ABOUT THIS EXERCISE
All lines holding the string "View" should be copied from the data below.
--*--
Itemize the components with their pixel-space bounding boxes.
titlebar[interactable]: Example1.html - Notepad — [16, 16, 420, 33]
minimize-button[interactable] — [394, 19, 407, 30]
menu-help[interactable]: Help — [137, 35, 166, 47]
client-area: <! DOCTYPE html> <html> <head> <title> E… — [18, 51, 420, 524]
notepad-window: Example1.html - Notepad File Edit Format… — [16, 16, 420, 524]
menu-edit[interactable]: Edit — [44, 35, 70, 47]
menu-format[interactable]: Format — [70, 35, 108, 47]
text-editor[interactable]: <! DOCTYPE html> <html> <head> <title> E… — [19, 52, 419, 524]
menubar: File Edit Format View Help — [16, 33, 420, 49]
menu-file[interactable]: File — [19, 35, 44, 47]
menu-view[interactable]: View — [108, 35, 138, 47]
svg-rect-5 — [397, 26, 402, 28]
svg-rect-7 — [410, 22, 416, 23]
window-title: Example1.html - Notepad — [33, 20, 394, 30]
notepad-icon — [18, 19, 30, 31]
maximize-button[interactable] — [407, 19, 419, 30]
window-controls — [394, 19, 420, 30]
--*--
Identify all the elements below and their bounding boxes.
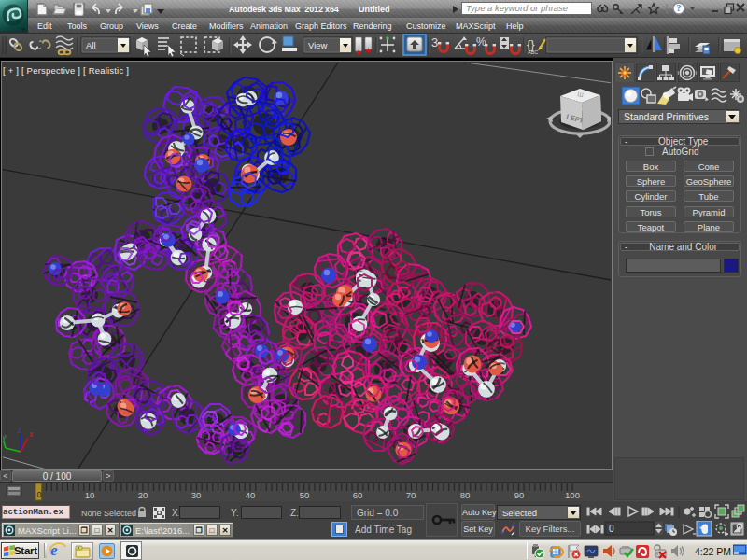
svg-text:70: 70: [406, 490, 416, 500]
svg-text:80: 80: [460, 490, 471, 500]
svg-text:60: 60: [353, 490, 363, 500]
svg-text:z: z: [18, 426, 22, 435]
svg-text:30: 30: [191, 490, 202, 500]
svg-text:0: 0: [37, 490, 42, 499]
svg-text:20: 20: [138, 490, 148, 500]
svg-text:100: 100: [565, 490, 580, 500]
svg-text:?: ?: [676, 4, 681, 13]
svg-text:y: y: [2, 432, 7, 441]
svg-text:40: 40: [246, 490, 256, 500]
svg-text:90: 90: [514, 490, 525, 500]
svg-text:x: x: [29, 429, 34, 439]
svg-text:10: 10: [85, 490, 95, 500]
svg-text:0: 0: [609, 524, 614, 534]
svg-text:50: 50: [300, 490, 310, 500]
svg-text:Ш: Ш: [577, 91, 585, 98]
--*--
EXERCISE RESULT
menubar: File Edit Format View Help — [16, 33, 420, 49]
menu-view[interactable]: View — [108, 35, 138, 47]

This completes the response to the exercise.